Yeah since I topped it the H. pinnatifida is sending out lots of side runners. I will probably try to keep it more compact. Thinking of taking all the Cyperus helferi out now and replacing with some stem plants.


----------



## Conrad283 (Dec 10, 2012)

Great looking tank


----------



## Triport (Sep 3, 2017)

Day 58! About 8 weeks. Still very happy with this tank and can't believe it is mine and nothing too drastic has happened. Still no algae to speak of and good plant growth. Looking good after the trim and rescape last week. 

Got my second filter today and already set it up. An Eheim Classic 350/2215 with Purigen. I am hoping this clears up the water in the next few days. I really want it to be as crystal clear as the rest of my tanks. I set up the outflow/intake tubes on opposite sides of the tank. Can't have too much filtration right?

Right now the thing I am most obsessed with is the Rotala wallichii. Since pruning it last week it just looks so nice. I only saved the tops and just replanted them. Didn't bother trying to save any of the lower stems to get branching. Had tried this plant in the past and failed so it is really nice to have it looking so nice.

Probably going to place an order tonight with ADA for 3 new stem plant tissue cultures for the right side of the tank. I will try to fit all the Cyperus helferi in my 36 and 46 gallon tanks for the time being. I think the tank will look more balanced this way. More details to come when the new plants arrive.

Here is the picture at 58 days (8 weeks):

40 gallon planted aquarium day 58 by Kaveh Maguire, on Flickr

And the comparison pictures. This is getting a bit big so I may start condensing it next week. Don't need to see all the weeks. Just a reminder though if you click the link and take it to Flickr and then click it again it will expand to a much larger photo and you will be able to see details.

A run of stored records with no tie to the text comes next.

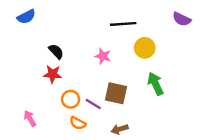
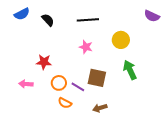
black line: (123, 24) -> (88, 20), moved
black semicircle: (56, 51) -> (48, 20), moved
pink arrow: (30, 118) -> (26, 84), moved, turned -56

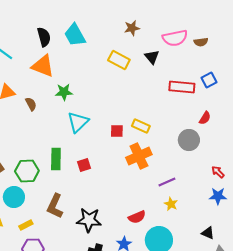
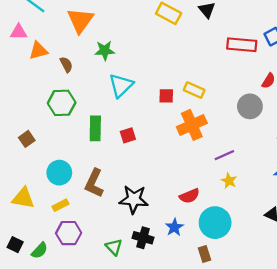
orange triangle: (43, 66) -> (80, 20), turned 45
green hexagon: (27, 171) -> (62, 103), moved
cyan circle: (14, 197) -> (59, 173), moved

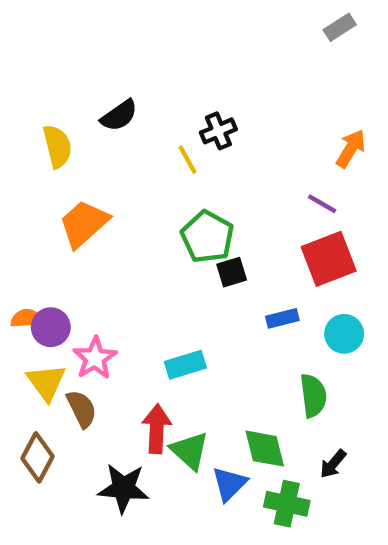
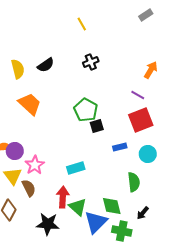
black semicircle: (119, 115) -> (46, 65), moved
yellow line: (187, 160) -> (82, 24), moved
orange trapezoid: (84, 224) -> (30, 104), turned 85
blue triangle: (229, 484) -> (96, 222), size x1.4

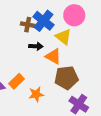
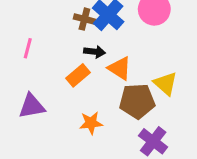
yellow triangle: (63, 37) -> (165, 84), moved
orange rectangle: (17, 81) -> (78, 75), moved

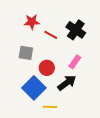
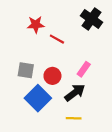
black cross: (76, 30) -> (91, 19), moved
gray square: (26, 53) -> (26, 70), moved
yellow line: (50, 107) -> (74, 118), moved

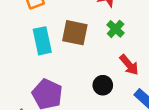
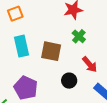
brown square: (75, 33) -> (51, 51), moved

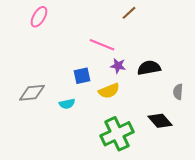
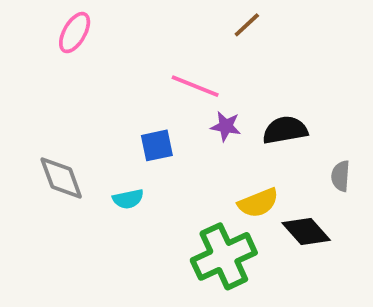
yellow semicircle: (109, 91) -> (258, 203), moved
gray diamond: (32, 93) -> (61, 178), turned 76

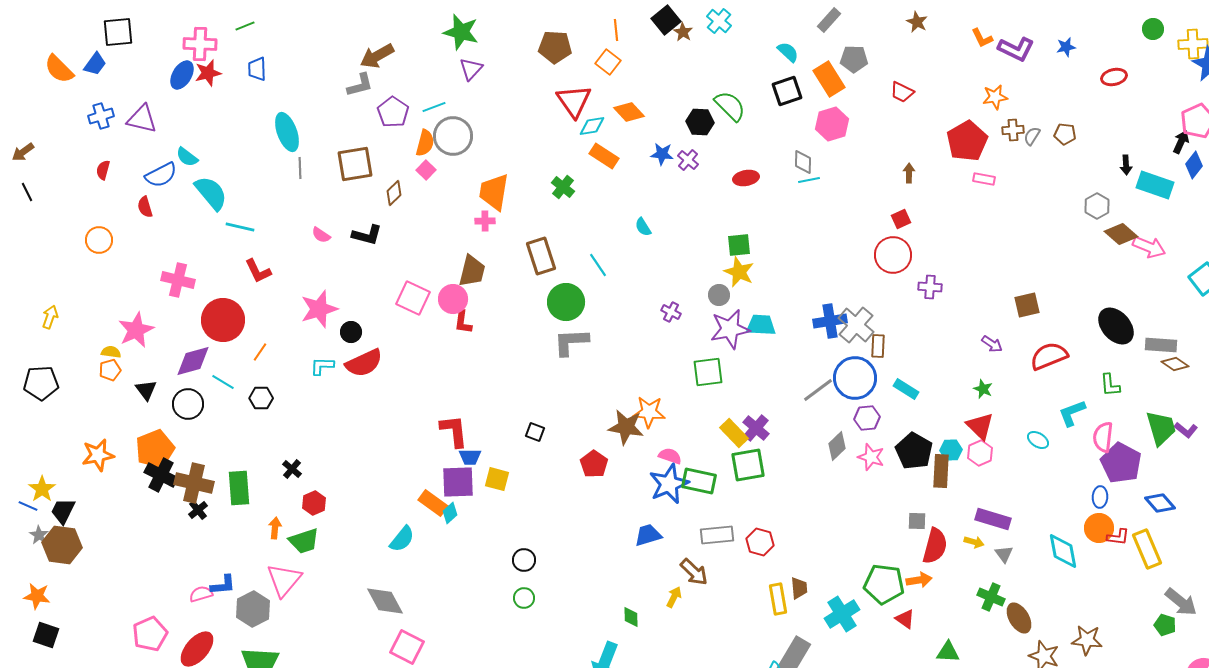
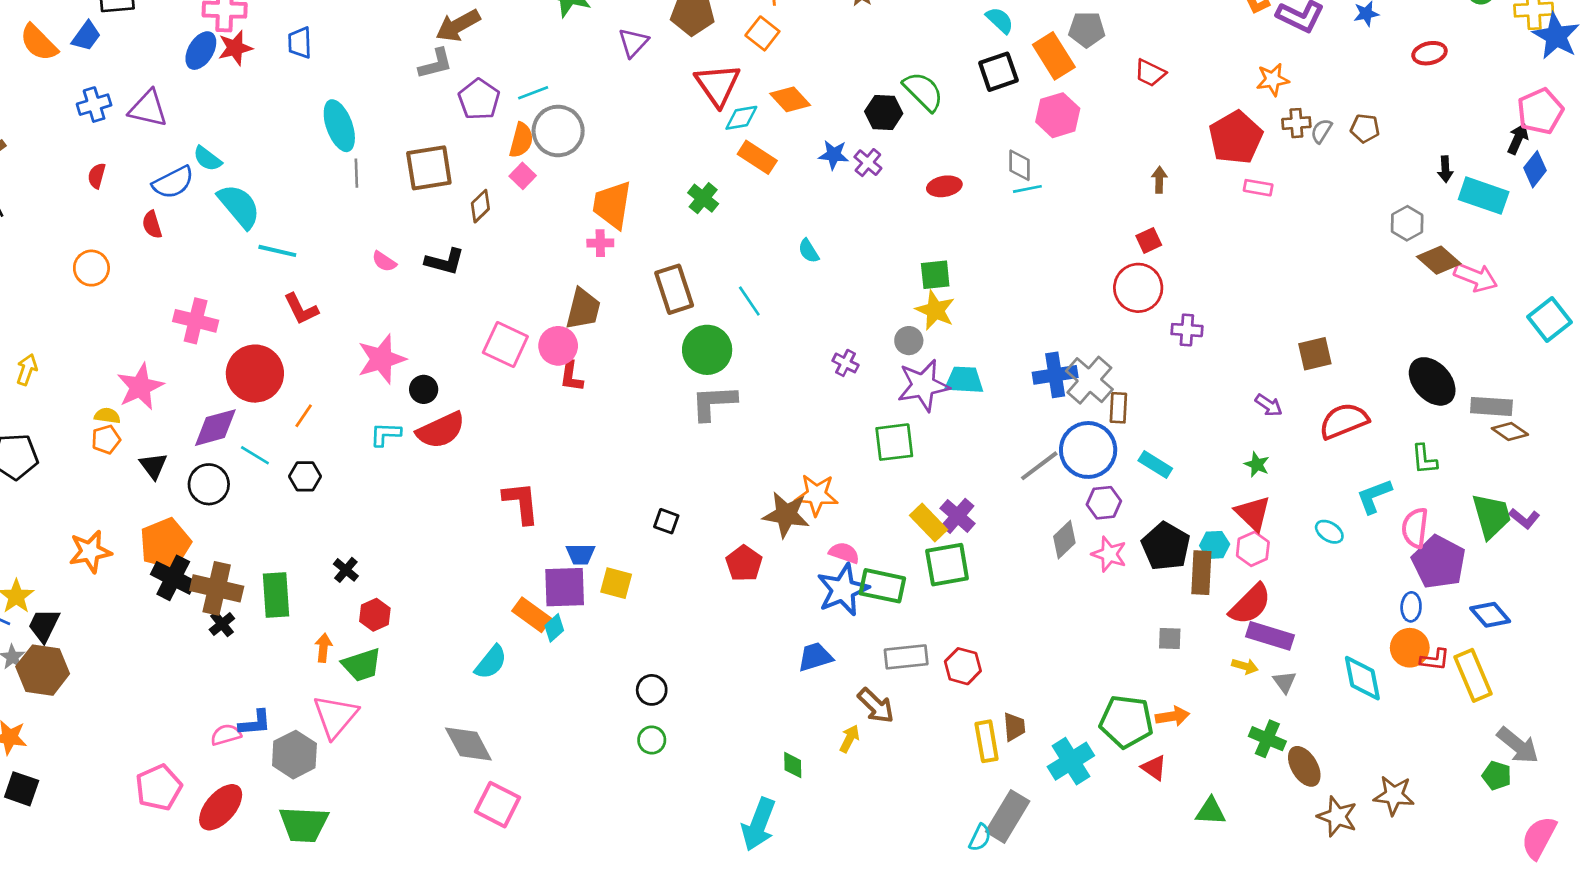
purple triangle: (471, 69) -> (633, 43), moved
red L-shape: (454, 431) -> (521, 503), moved
red semicircle: (935, 546) -> (1250, 604), moved, turned 30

58 days plant growth in 40g by Kaveh Maguire, on Flickr

And a closeup of the left side of the tank with labels to show off the Rotala wallichii. Look how pretty it is. Just look at it!

40 gallon aquarium after trim (with labels) by Kaveh Maguire, on Flickr


----------



## Spiffyfish (Jan 30, 2014)

How many individual stems would you say are in each of those staurogyne repens clusters? I made a carpet in my tank but am looking to cut it down to something similar to yours so I can have room for other plants.


----------



## Triport (Sep 3, 2017)

Hard to say. The clumps are all different sizes but maybe between 10 and 30 stems each. If you look at my Flickr album there are some aerial shots that should give a pretty good idea. I need to think about trimming them next but they look so nice right now I didn't really want to mess with them.


----------



## mbkemp (Dec 15, 2016)

Sorry, I am too lazy to look back at dosing and parameters. Do you have soft water? Ei?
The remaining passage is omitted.